WORK INSTRUCTIONS >> Locate every line in the records below that holds the word "viac" and return each one.

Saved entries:

☆ ☆ ☆ ☆

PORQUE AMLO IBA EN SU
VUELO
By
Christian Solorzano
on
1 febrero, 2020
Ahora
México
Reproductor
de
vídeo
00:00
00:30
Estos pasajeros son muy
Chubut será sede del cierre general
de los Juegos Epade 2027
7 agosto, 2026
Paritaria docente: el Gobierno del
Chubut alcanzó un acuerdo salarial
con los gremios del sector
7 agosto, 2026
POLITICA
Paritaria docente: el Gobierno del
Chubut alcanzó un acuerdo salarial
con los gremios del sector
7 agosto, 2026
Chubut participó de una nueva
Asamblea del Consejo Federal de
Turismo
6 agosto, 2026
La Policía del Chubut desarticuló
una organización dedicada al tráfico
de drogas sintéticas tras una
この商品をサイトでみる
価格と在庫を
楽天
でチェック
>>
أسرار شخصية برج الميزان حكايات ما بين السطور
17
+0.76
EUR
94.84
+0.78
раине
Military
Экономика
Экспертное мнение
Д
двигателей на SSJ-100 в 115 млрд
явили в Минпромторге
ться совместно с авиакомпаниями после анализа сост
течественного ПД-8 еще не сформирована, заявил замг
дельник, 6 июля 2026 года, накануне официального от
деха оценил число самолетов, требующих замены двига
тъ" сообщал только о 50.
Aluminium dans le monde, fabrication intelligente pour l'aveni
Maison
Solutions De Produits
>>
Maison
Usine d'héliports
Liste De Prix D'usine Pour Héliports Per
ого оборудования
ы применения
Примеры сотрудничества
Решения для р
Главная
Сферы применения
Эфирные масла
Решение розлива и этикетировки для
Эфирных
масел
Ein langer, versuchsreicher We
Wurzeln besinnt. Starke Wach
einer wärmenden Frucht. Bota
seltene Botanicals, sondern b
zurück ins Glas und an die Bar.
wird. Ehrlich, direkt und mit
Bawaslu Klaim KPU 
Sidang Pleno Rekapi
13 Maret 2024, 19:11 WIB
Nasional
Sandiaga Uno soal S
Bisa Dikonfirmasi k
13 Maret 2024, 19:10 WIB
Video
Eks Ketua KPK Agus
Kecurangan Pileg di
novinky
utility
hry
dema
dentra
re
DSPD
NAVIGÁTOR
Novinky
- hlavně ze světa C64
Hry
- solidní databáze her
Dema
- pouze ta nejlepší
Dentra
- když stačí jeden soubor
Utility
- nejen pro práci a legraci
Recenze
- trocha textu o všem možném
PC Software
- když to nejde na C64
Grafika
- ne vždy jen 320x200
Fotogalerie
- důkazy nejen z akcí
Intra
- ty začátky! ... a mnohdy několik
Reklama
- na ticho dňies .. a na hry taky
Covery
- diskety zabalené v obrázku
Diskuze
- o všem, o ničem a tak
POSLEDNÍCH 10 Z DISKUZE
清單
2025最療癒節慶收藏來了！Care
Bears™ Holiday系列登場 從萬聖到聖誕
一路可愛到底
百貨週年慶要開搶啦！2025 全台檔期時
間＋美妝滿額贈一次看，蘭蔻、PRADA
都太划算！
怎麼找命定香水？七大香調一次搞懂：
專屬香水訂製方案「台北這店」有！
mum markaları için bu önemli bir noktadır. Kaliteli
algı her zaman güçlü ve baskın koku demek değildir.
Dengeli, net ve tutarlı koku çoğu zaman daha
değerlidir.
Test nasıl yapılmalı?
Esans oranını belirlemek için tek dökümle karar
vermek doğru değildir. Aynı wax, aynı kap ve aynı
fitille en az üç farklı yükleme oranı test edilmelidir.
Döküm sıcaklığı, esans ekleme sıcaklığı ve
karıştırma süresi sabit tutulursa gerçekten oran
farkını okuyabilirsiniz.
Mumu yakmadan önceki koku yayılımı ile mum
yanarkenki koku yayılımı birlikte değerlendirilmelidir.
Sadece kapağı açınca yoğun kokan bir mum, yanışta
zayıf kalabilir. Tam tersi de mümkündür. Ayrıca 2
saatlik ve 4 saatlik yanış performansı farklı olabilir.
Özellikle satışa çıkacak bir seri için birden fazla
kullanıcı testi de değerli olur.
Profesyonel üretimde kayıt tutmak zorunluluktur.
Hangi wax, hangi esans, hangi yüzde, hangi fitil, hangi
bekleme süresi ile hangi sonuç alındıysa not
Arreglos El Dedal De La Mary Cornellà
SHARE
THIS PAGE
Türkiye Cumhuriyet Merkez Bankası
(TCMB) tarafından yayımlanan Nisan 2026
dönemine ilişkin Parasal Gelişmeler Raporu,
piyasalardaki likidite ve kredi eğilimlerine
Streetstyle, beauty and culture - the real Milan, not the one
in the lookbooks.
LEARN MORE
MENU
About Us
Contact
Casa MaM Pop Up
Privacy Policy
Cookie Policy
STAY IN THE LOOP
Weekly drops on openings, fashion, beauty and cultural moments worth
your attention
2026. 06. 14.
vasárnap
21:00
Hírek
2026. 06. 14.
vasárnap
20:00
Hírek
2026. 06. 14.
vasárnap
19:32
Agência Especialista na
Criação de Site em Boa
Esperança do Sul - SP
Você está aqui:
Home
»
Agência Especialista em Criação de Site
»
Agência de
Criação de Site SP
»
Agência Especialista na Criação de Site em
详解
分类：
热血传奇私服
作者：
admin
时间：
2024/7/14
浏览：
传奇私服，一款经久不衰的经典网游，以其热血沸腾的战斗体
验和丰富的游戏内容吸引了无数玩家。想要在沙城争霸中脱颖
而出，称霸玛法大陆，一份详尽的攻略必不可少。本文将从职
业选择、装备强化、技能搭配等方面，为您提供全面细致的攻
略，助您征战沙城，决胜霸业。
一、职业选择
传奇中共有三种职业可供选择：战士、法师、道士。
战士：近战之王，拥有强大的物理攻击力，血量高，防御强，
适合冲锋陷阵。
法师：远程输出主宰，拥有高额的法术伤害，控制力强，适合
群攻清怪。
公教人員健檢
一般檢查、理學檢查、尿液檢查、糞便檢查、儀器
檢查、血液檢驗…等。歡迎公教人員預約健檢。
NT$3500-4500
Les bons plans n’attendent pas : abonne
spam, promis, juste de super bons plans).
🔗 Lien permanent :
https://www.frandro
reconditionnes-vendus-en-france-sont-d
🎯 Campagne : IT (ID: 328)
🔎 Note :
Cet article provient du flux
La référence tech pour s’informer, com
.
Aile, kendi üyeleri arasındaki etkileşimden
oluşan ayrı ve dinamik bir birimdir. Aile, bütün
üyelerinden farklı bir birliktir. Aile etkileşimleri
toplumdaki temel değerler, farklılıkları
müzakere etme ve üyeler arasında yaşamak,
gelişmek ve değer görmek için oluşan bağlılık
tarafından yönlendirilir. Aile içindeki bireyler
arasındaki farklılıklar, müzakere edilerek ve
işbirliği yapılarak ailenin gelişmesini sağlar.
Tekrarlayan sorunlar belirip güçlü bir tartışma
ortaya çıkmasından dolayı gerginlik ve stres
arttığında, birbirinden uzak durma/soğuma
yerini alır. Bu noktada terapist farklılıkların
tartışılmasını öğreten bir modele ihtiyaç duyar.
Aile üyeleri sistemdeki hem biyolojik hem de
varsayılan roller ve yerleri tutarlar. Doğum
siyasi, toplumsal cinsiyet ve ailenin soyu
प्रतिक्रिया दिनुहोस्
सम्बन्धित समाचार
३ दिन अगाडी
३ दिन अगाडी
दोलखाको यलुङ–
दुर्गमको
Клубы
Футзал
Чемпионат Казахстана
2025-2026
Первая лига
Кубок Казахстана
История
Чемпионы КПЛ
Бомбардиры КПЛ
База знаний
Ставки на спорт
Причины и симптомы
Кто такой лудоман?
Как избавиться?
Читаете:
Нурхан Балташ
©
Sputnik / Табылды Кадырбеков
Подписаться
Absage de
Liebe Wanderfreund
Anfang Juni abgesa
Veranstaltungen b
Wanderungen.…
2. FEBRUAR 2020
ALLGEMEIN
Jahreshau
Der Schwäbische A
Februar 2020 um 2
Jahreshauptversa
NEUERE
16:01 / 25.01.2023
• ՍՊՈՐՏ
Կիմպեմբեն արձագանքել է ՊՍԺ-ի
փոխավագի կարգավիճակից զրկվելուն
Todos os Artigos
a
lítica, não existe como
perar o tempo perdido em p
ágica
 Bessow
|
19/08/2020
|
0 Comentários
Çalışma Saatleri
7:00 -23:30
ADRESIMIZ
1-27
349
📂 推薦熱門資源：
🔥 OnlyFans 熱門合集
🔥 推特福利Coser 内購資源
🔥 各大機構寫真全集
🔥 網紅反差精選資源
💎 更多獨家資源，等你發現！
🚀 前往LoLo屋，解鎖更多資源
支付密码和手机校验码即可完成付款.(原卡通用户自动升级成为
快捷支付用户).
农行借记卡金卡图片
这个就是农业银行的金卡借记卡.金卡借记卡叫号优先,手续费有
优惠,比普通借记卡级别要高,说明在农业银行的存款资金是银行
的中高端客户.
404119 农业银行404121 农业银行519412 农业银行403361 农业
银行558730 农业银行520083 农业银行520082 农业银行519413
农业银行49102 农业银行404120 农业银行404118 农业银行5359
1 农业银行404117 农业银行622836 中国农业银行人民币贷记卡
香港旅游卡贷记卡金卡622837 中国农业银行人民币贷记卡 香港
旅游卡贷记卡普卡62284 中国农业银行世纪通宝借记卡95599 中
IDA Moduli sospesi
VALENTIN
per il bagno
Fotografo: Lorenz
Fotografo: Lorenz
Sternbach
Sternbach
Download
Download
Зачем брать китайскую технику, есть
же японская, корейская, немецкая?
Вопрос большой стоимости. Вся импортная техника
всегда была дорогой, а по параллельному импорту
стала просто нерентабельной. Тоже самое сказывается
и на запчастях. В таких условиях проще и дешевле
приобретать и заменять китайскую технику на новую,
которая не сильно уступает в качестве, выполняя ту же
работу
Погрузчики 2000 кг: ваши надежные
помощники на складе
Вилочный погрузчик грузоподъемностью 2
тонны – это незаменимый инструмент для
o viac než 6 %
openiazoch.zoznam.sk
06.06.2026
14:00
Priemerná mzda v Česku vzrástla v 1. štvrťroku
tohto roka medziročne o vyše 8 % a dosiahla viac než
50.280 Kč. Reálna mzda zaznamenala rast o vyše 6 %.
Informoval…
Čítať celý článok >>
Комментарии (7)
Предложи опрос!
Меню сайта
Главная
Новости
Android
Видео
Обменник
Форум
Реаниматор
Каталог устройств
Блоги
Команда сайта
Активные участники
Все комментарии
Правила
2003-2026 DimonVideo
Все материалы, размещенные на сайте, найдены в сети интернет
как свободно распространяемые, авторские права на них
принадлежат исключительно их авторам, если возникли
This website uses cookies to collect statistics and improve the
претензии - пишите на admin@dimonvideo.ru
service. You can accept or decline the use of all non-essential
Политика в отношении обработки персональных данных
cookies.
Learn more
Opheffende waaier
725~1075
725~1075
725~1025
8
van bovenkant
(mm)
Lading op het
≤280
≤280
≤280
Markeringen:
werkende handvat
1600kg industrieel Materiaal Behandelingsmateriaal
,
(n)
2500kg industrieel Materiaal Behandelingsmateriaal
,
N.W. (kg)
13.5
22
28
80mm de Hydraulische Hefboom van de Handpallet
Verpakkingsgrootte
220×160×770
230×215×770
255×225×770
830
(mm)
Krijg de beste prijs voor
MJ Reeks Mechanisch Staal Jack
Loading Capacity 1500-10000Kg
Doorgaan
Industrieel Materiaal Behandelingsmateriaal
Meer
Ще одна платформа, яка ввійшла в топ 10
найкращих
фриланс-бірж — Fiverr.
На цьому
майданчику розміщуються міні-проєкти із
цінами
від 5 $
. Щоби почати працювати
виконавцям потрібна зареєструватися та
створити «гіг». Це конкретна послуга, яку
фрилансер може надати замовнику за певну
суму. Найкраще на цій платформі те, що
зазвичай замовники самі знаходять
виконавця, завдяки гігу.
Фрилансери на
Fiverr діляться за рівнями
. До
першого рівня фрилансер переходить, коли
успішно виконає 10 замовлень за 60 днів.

☆ ☆ ☆ ☆

YOUR RESPONSE >>
o viac než 6 %
tohto roka medziročne o vyše 8 % a dosiahla viac než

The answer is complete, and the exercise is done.